◆ Records
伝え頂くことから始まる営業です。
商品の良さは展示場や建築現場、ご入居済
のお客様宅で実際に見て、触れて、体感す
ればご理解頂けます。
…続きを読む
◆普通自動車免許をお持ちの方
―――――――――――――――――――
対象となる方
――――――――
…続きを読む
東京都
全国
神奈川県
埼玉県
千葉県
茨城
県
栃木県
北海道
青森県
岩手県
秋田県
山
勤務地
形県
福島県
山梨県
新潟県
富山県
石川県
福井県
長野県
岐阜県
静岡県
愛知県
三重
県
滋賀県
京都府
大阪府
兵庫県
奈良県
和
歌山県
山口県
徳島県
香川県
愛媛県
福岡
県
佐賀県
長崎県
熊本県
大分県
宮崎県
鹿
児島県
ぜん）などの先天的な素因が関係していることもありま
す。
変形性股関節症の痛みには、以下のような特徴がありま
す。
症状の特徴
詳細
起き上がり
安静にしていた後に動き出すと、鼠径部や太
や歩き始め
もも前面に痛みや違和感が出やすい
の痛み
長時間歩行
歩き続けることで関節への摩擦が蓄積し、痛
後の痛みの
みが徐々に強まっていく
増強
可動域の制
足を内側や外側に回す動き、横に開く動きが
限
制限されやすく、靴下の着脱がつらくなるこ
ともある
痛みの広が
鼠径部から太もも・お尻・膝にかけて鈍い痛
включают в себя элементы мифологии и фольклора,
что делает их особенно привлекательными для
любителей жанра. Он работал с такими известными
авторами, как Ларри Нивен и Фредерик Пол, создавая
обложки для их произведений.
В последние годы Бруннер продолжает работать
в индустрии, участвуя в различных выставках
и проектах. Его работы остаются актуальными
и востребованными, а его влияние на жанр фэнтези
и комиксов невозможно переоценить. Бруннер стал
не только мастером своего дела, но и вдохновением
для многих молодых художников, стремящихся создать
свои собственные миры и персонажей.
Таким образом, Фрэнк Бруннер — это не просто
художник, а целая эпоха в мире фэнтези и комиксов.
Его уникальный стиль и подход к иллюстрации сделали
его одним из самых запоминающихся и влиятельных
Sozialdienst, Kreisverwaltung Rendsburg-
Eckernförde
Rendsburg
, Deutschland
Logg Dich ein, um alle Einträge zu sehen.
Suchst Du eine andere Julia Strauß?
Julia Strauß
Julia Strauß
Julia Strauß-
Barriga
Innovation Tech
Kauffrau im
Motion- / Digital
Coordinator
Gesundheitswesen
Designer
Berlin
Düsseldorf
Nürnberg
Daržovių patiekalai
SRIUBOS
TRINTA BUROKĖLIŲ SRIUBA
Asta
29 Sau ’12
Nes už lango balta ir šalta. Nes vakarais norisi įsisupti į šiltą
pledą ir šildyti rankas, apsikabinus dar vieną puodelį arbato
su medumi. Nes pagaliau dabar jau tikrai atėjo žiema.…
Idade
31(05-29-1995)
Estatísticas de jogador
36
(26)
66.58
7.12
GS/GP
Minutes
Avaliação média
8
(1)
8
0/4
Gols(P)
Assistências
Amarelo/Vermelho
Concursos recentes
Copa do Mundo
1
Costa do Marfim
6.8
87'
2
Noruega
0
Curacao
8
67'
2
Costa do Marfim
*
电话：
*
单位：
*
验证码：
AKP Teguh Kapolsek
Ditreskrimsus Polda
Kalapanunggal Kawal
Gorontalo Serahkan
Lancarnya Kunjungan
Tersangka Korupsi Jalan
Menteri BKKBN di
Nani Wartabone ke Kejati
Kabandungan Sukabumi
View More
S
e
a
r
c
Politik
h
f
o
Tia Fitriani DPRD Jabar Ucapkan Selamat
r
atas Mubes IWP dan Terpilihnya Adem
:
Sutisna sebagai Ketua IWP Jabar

◆ Exercise goal
Output the listing above exactly, keeping each line as it was.

◆ Task solution
伝え頂くことから始まる営業です。
商品の良さは展示場や建築現場、ご入居済
のお客様宅で実際に見て、触れて、体感す
ればご理解頂けます。
…続きを読む
◆普通自動車免許をお持ちの方
―――――――――――――――――――
対象となる方
――――――――
…続きを読む
東京都
全国
神奈川県
埼玉県
千葉県
茨城
県
栃木県
北海道
青森県
岩手県
秋田県
山
勤務地
形県
福島県
山梨県
新潟県
富山県
石川県
福井県
長野県
岐阜県
静岡県
愛知県
三重
県
滋賀県
京都府
大阪府
兵庫県
奈良県
和
歌山県
山口県
徳島県
香川県
愛媛県
福岡
県
佐賀県
長崎県
熊本県
大分県
宮崎県
鹿
児島県
ぜん）などの先天的な素因が関係していることもありま
す。
変形性股関節症の痛みには、以下のような特徴がありま
す。
症状の特徴
詳細
起き上がり
安静にしていた後に動き出すと、鼠径部や太
や歩き始め
もも前面に痛みや違和感が出やすい
の痛み
長時間歩行
歩き続けることで関節への摩擦が蓄積し、痛
後の痛みの
みが徐々に強まっていく
増強
可動域の制
足を内側や外側に回す動き、横に開く動きが
限
制限されやすく、靴下の着脱がつらくなるこ
ともある
痛みの広が
鼠径部から太もも・お尻・膝にかけて鈍い痛
включают в себя элементы мифологии и фольклора,
что делает их особенно привлекательными для
любителей жанра. Он работал с такими известными
авторами, как Ларри Нивен и Фредерик Пол, создавая
обложки для их произведений.
В последние годы Бруннер продолжает работать
в индустрии, участвуя в различных выставках
и проектах. Его работы остаются актуальными
и востребованными, а его влияние на жанр фэнтези
и комиксов невозможно переоценить. Бруннер стал
не только мастером своего дела, но и вдохновением
для многих молодых художников, стремящихся создать
свои собственные миры и персонажей.
Таким образом, Фрэнк Бруннер — это не просто
художник, а целая эпоха в мире фэнтези и комиксов.
Его уникальный стиль и подход к иллюстрации сделали
его одним из самых запоминающихся и влиятельных
Sozialdienst, Kreisverwaltung Rendsburg-
Eckernförde
Rendsburg
, Deutschland
Logg Dich ein, um alle Einträge zu sehen.
Suchst Du eine andere Julia Strauß?
Julia Strauß
Julia Strauß
Julia Strauß-
Barriga
Innovation Tech
Kauffrau im
Motion- / Digital
Coordinator
Gesundheitswesen
Designer
Berlin
Düsseldorf
Nürnberg
Daržovių patiekalai
SRIUBOS
TRINTA BUROKĖLIŲ SRIUBA
Asta
29 Sau ’12
Nes už lango balta ir šalta. Nes vakarais norisi įsisupti į šiltą
pledą ir šildyti rankas, apsikabinus dar vieną puodelį arbato
su medumi. Nes pagaliau dabar jau tikrai atėjo žiema.…
Idade
31(05-29-1995)
Estatísticas de jogador
36
(26)
66.58
7.12
GS/GP
Minutes
Avaliação média
8
(1)
8
0/4
Gols(P)
Assistências
Amarelo/Vermelho
Concursos recentes
Copa do Mundo
1
Costa do Marfim
6.8
87'
2
Noruega
0
Curacao
8
67'
2
Costa do Marfim
*
电话：
*
单位：
*
验证码：
AKP Teguh Kapolsek
Ditreskrimsus Polda
Kalapanunggal Kawal
Gorontalo Serahkan
Lancarnya Kunjungan
Tersangka Korupsi Jalan
Menteri BKKBN di
Nani Wartabone ke Kejati
Kabandungan Sukabumi
View More
S
e
a
r
c
Politik
h
f
o
Tia Fitriani DPRD Jabar Ucapkan Selamat
r
atas Mubes IWP dan Terpilihnya Adem
:
Sutisna sebagai Ketua IWP Jabar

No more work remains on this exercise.